● The data:
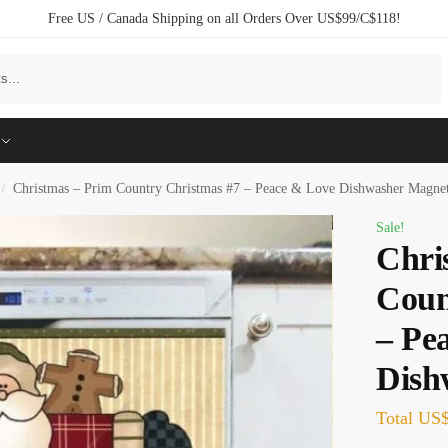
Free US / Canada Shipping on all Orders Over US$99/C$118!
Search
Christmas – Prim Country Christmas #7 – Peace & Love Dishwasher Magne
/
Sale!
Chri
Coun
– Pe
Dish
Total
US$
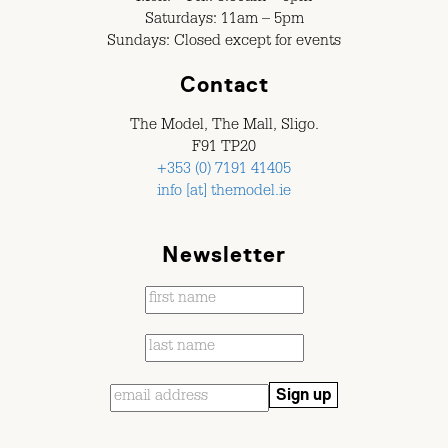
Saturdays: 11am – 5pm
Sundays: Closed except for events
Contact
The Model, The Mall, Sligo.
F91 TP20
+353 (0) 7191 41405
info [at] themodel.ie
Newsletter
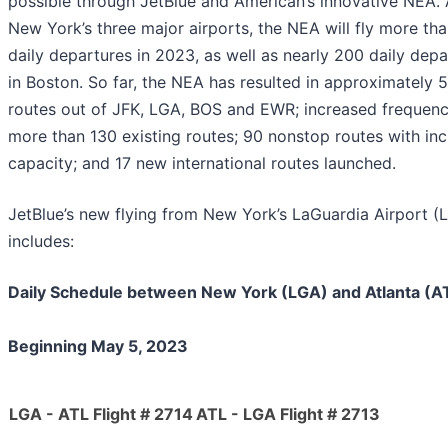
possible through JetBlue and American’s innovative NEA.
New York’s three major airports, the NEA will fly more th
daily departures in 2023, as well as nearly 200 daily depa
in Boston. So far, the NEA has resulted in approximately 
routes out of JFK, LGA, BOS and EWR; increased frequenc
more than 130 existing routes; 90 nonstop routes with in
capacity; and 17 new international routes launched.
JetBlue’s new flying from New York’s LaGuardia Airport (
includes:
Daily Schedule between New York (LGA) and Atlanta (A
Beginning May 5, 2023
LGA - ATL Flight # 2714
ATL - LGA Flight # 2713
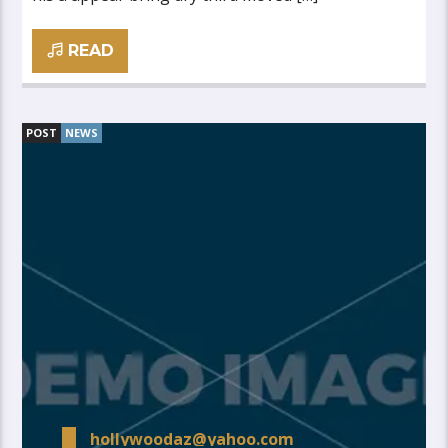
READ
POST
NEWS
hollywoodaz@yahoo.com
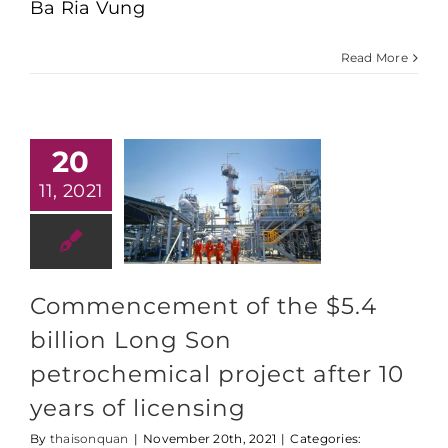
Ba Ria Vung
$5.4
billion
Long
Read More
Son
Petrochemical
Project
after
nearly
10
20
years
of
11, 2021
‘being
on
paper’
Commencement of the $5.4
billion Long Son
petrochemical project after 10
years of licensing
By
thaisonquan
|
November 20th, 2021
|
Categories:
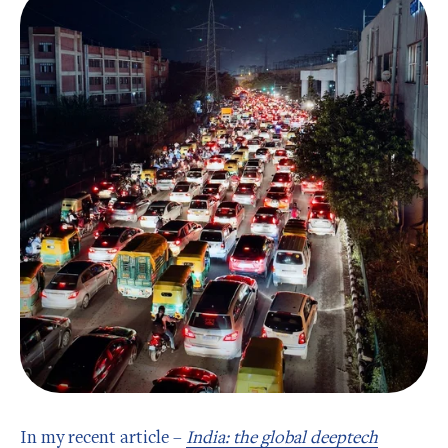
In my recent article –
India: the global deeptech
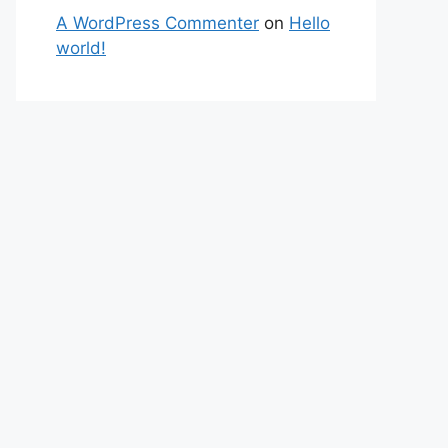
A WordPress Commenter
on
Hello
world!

● What you need to do:
Give back the entries above exactly as they stand. Leave the images out.

● Result below:
Free US / Canada Shipping on all Orders Over US$99/C$118!
Search
Christmas – Prim Country Christmas #7 – Peace & Love Dishwasher Magne
/
Sale!
Chri
Coun
– Pe
Dish
Total
US$
Saturdays: 11am – 5pm
Sundays: Closed except for events
Contact
The Model, The Mall, Sligo.
F91 TP20
+353 (0) 7191 41405
info [at] themodel.ie
Newsletter
possible through JetBlue and American’s innovative NEA.
New York’s three major airports, the NEA will fly more th
daily departures in 2023, as well as nearly 200 daily depa
in Boston. So far, the NEA has resulted in approximately 
routes out of JFK, LGA, BOS and EWR; increased frequenc
more than 130 existing routes; 90 nonstop routes with in
capacity; and 17 new international routes launched.
JetBlue’s new flying from New York’s LaGuardia Airport (
includes:
Daily Schedule between New York (LGA) and Atlanta (A
Beginning May 5, 2023
LGA - ATL Flight # 2714
ATL - LGA Flight # 2713
READ
POST
NEWS
hollywoodaz@yahoo.com
Ba Ria Vung
$5.4
billion
Long
Read More
Son
Petrochemical
Project
after
nearly
10
20
years
of
11, 2021
‘being
on
paper’
Commencement of the $5.4
billion Long Son
petrochemical project after 10
years of licensing
By
thaisonquan
|
November 20th, 2021
|
Categories:
In my recent article –
India: the global deeptech
A WordPress Commenter
on
Hello
world!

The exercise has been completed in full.